Dance Forms

The following video links were selected to give a sampling of traditional folk dance from various districts in Norway which use hardingfele as their accompaniment. This form of indigenous Norwegian dance is known as bygdedans or regional dance. It is not known how old these dance forms are, but certainly date to the nineteenth century at least. There are many in Norway and elsewhere studying the older and sometimes lost forms of these dances.

You can see some archival footage (silent) showing different dance styles from the national competition in Voss in 1947 (View video link).


The rolling quality of the telespringar and telegangar are reminiscent of the mountains that surround this area of Norway. The three-beat-per-measure springar glides along in an almost trancelike state while the man and woman take turns dancing as a connected pair and then, occasionally splitting momentarily in an exuberant spinning solo section called laus. Two variants can be viewed, the West Telemark springar (View video link) and the more generic telespringar (View video link). The gangar is in an even meter which lends itself to a bit more energy and showiness (View video link).


The hallingspringar has several different elements: fast turns, elegant slow turns and couple turns, opportunities for guys to "show off" (or stylishly abstain), and polka steps. The 3-beat springar rhythm is more even in Hallingdal than in other hardingfele traditions, with a lilting, almost playful feel. The music has a bubbling energy just under the surface, waiting for the dancer to take it to its full potential (View video link).


The valdresspringar seems to cruise around the floor with an unceasing energy and forward drive. With the pair in constant motion, the woman being swept clockwise and counterclockwise and then abruptly changed in mid-turn, the dance seems unbridled. The syncopated beat of the music creates a dazzling couple turn which features feet locked in perfect step to a complex pattern. And then it starts all over again (View video link). This region also has a dance called bonde which is in a 2/4 or 6/8 meter like the gangars of various other districts. However this dance died out from everyday use, but recently has started making a comeback thanks to passionate researchers studying old films and interviewing older residents and dancers of the region. Here is a link to an example of bonde (View video link).


The setesdalgangar features the "heartbeat" foot tramp of the fiddler to the syncopated rhythms and intricate melodies of the Setesdal tunes. The driving intensity and creative improvisations of the music offer an intriguing challenge for dancers to fit their steps to the beat while moving either in a ring as a social mixer (View video link) or as a single couple with opportunities for men's acrobatics (View video link).

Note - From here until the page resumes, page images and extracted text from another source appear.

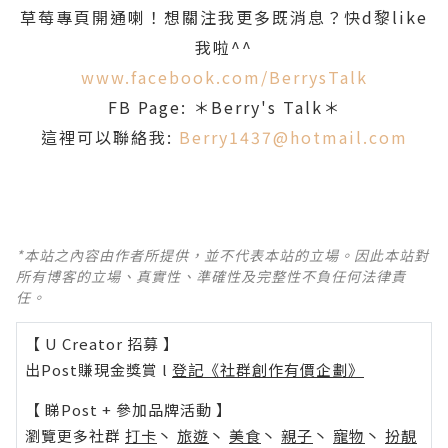
草莓專頁開通喇！想關注我更多既消息？快d黎like
我啦^^
www.facebook.com/BerrysTalk
FB Page: ＊Berry's Talk＊
這裡可以聯絡我:
Berry1437@hotmail.com
*本站之內容由作者所提供，並不代表本站的立場。因此本站對
所有博客的立場、真實性、準確性及完整性不負任何法律責
任。
【 U Creator 招募 】
出Post賺現金獎賞 l
登記《社群創作有價企劃》
【 睇Post + 參加品牌活動 】
瀏覽更多社群
打卡
丶
旅遊
丶
美食
丶
親子
丶
寵物
丶
扮靚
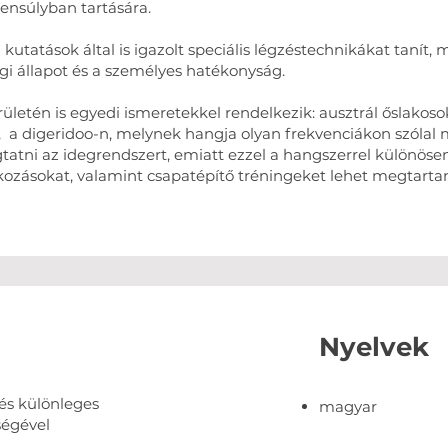
yensúlyban tartására.
 kutatások által is igazolt speciális légzéstechnikákat tanít
gi állapot és a személyes hatékonyság.
rületén is egyedi ismeretekkel rendelkezik: ausztrál őslakoso
, a digeridoo-n, melynek hangja olyan frekvenciákon szóla
atni az idegrendszert, emiatt ezzel a hangszerrel különös
lkozásokat, valamint csapatépítő tréningeket lehet megtartan
Nyelvek
és különleges
magyar
ségével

The numedalspringar and numedalgangar have a special flavor all their own, opening with a seemingly stately walking part that can be interrupted with flashes of acrobatics on the part of the man, continuing with a laus or free dance for the man and woman, and ending with an exhilarating couple turn (View video link).


The springars from Vestlandet, or the Western coast of Norway, are many in number and include vossaspringar and jølstraspringar, to name a few. The dance is characterized by a lively, bobbing step which exudes playfulness and joy. The man and woman seem to craft a beautiful dance of chase and spins. The music, though in a triple meter, proceeds along in even beats in an almost continuous fashion eluding any sense of meter (View video link). Two other dances from this region, the rudl or rull and parhalling, feature even meter flows. The rudl is particularly mesmerizing as the couple seems to float above the floor in an endless twirl (View video link). The parhalling offers both girl and boy a playful chance to do acrobatics together (View video link).

Laus or Halling

The exciting halling, or laus dance, is traditionally a solo dance in which a group of young men compete with one another by performing athletic and acrobatic maneuvers such as kips and Cossack kicks. It culminates with a specialized backflip or hallingkast up into the air to kick a hat suspended from a long pole. The tunes are very exciting and there can be much interplay between fiddler and dancer (View video link).